▶ Data extract
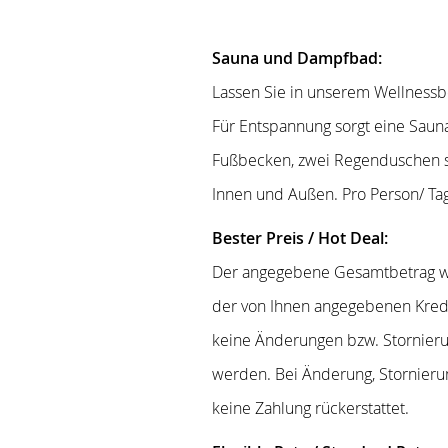
Sauna und Dampfbad:
Lassen Sie in unserem Wellnessb
Für Entspannung sorgt eine Saun
Fußbecken, zwei Regenduschen s
Innen und Außen. Pro Person/ Ta
Bester Preis / Hot Deal:
Der angegebene Gesamtbetrag wi
der von Ihnen angegebenen Kred
keine Änderungen bzw. Stornieru
werden. Bei Änderung, Stornierun
keine Zahlung rückerstattet.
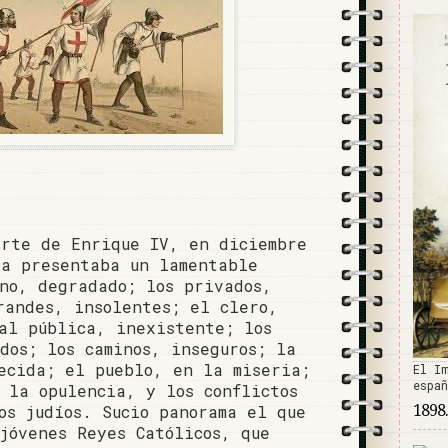
erte de Enrique IV, en diciembre
la presentaba un lamentable
no, degradado; los privados,
randes, insolentes; el clero,
al pública, inexistente; los
dos; los caminos, inseguros; la
ecida; el pueblo, en la miseria;
El I
espa
 la opulencia, y los conflictos
os judíos. Sucio panorama el que
1898.
jóvenes Reyes Católicos, que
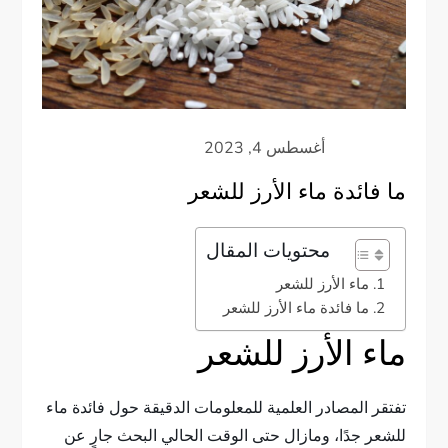
ما فائدة ماء الأرز للشعر
محتويات المقال
ماء الأرز للشعر
ما فائدة ماء الأرز للشعر
ماء الأرز للشعر
تفتقر المصادر العلمية للمعلومات الدقيقة حول فائدة ماء
للشعر جدًا، ومازال حتى الوقت الحالي البحث جارٍ عن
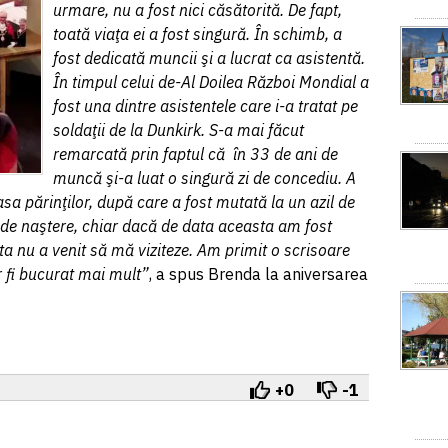
urmare, nu a fost nici căsătorită. De fapt,
toată viaţa ei a fost singură. În schimb, a
fost dedicată muncii şi a lucrat ca asistentă.
În timpul celui de-Al Doilea Război Mondial a
fost una dintre asistentele care i-a tratat pe
soldaţii de la Dunkirk. S-a mai făcut
remarcată prin faptul că în 33 de ani de
muncă şi-a luat o singură zi de concediu. A
asa părinţilor, după care a fost mutată la un azil de
a de naştere, chiar dacă de data aceasta am fost
a nu a venit să mă viziteze. Am primit o scrisoare
r fi bucurat mai mult”
, a spus Brenda la aniversarea
+0
-1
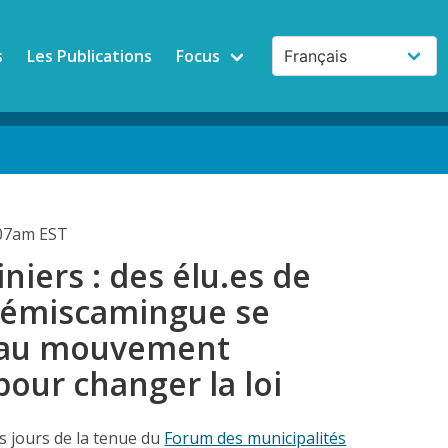
s
Les Publications
Focus
:07am EST
niers : des élu.es de
-Témiscamingue se
 au mouvement
pour changer la loi
s jours de la tenue du
Forum des municipalités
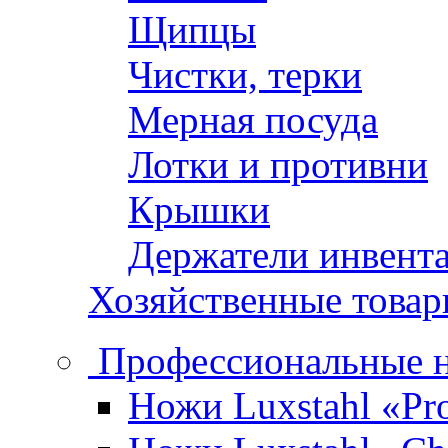
Щипцы
Чистки, терки
Мерная посуда
Лотки и противни
Крышки
Держатели инвент
Хозяйственные това
Профессиональные 
Ножи Luxstahl «Pro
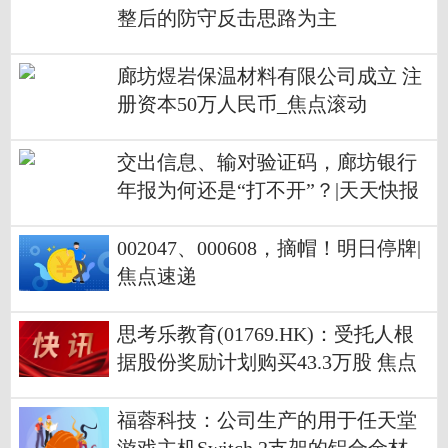
整后的防守反击思路为主
廊坊煜岩保温材料有限公司成立 注
册资本50万人民币_焦点滚动
交出信息、输对验证码，廊坊银行
年报为何还是“打不开”？|天天快报
002047、000608，摘帽！明日停牌|
焦点速递
思考乐教育(01769.HK)：受托人根
据股份奖励计划购买43.3万股 焦点
福蓉科技：公司生产的用于任天堂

▶ Directions
Lines containing the word "singură": copy each of them from the material.

▶ Exercise output
toată viaţa ei a fost singură. În schimb, a
muncă şi-a luat o singură zi de concediu. A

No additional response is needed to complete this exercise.